I just spent 5 days in Tallahassee watching my boyfriend perform. It was fun….at least for the first three days. Then it got difficult.
Part of the difficulty was with the fact that the role he was playing required him to fly out there a month prior to the show, in order to rehearse and so on, so forth. That wasn’t really a big deal, I can be professional, I get it. I was excited to see him play a star-crossed lover again, and totally rock the Leonardo DiCaprio look. But then I saw her. And then I got a little jealous.
I don’t consider myself to be a “jealous” person. I’ve never had issues with my boyfriends having female friends or hanging out with them, I’m usually pretty understanding. I understood with my brain that it was just a job, that it didn’t mean anything, etc., but with my heart….yeah, no. I didn’t like it at all. It didn’t help that he had just gotten back from a different trip the day before he left for Tally, and we only got to spend an evening together before he left again. But anyways, I wasn’t too thrilled about this new girl, even though I trust him completely. She got to spend time with my boyfriend. She got to see him every day. She got to kiss him, and hug him, and just be around him. I was 2,287 miles away, struggling to maintain my normal schedule and emotional stability. And then I got mononucleosis. Yes, the kissing disease. I don’t know where I got it from, because the only person I would kiss was across the country, but yeah, I was pretty mad at my immune system for really just rubbing my loneliness in my face.

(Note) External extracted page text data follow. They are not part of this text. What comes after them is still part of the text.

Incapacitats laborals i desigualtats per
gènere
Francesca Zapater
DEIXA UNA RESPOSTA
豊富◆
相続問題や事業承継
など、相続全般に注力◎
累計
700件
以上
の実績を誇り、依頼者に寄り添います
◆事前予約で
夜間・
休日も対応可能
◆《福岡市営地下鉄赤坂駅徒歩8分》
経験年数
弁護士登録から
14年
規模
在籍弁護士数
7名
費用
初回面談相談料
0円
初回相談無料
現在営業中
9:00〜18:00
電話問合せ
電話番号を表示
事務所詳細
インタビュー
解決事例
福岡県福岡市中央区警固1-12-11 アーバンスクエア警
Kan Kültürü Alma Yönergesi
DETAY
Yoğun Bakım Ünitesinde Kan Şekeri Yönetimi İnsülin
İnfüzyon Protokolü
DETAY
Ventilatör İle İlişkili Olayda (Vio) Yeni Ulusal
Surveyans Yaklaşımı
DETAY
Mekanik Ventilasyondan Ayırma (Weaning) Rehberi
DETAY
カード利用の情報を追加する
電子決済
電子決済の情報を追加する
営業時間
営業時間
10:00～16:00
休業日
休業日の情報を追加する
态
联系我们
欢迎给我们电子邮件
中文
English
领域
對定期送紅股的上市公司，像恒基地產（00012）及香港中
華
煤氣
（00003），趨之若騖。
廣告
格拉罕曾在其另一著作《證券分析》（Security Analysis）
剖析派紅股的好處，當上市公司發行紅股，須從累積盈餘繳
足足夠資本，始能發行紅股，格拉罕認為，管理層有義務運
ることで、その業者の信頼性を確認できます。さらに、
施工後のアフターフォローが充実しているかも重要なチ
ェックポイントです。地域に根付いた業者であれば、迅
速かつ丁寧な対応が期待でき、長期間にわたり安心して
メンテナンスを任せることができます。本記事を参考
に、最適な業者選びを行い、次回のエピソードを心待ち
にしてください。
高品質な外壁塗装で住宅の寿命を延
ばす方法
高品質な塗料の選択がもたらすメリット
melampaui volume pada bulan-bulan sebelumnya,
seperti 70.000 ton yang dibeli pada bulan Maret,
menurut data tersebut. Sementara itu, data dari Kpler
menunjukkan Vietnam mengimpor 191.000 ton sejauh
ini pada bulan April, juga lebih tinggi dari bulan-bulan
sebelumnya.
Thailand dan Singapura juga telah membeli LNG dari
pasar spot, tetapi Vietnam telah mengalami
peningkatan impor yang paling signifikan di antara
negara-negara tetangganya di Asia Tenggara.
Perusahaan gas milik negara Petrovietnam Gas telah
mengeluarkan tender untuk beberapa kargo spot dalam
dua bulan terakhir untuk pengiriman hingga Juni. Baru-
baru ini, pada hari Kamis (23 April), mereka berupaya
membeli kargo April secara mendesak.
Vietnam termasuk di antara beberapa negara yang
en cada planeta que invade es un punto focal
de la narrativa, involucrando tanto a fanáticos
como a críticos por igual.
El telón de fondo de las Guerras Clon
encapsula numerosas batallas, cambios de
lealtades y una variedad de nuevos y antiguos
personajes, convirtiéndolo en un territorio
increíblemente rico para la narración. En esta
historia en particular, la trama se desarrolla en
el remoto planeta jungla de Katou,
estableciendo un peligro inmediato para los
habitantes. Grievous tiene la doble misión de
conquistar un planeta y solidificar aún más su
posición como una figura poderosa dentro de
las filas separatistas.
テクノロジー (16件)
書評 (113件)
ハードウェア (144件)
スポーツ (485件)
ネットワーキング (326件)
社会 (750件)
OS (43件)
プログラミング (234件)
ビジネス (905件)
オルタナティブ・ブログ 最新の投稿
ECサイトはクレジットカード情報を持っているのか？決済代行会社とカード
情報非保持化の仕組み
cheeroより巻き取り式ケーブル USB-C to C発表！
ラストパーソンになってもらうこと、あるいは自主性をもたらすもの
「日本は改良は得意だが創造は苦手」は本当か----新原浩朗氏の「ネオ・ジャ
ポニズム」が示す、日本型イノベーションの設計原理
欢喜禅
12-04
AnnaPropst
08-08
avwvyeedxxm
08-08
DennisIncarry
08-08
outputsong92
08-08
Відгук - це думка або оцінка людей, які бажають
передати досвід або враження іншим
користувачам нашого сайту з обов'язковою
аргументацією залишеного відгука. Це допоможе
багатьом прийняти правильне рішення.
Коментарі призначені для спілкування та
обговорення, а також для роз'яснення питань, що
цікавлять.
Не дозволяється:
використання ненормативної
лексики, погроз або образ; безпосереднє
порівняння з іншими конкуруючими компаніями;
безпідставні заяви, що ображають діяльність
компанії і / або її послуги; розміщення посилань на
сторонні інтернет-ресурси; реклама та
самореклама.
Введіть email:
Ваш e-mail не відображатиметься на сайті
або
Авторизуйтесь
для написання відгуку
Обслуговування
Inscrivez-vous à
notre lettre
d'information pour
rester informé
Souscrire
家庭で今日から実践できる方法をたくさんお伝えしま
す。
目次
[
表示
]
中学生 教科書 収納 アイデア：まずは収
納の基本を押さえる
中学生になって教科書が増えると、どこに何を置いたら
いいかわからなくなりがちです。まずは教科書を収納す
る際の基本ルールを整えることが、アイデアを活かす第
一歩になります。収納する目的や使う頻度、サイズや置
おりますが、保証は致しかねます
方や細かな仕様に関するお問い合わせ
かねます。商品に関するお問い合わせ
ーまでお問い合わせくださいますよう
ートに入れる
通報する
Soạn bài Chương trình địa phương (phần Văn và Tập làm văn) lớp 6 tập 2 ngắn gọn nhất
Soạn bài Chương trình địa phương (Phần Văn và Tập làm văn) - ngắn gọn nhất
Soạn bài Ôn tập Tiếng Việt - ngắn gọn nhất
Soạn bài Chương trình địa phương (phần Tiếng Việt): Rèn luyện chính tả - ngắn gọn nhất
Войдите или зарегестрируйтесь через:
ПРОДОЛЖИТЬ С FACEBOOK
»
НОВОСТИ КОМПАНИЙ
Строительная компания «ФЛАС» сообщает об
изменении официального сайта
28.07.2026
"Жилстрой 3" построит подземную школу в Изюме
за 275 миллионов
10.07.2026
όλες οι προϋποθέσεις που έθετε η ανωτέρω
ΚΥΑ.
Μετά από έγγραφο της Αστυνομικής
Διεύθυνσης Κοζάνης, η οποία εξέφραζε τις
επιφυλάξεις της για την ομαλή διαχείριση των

If you’ve never heard about mono, it’s highly contagious, passed only through saliva or tears, and it really knocks you down. I didn’t know I had mono until a week before I flew out to Tally. I had been in a show myself, and when I first had a fever, I thought that it was just the flu, and continued to push myself to complete the show. And literally two days after my show closed, I went to urgent care because my tonsils were so swollen, I couldn’t eat. That’s besides the point. I was more upset about not being able to really do anything with my boyfriend until his show had completely closed, after waiting for so long, and seeing pictures and videos of him and the other girl in rehearsal. To say I was pissed would be a severe understatement.
So, anyways, I get out to Tally, and my boyfriend and I stayed in a house with his grandma and younger sister. But, because of my mono (which had been gone for several days before I left), I couldn’t cough or sneeze too close to him, get my face too close to his, share food, or drinks, or cups or plates or bowls with him. I felt quarantined. It didn’t help that everytime I did ANYTHING, he would ask “will this give me mono,” even if it was none of the things I listed. I resented myself for getting sick. And then I had to watch the show four nights in a row. Then go home, eat, and be quarantined again. And again. And again. I lasted until the third night until I had a major, jealousy-fueled meltdown.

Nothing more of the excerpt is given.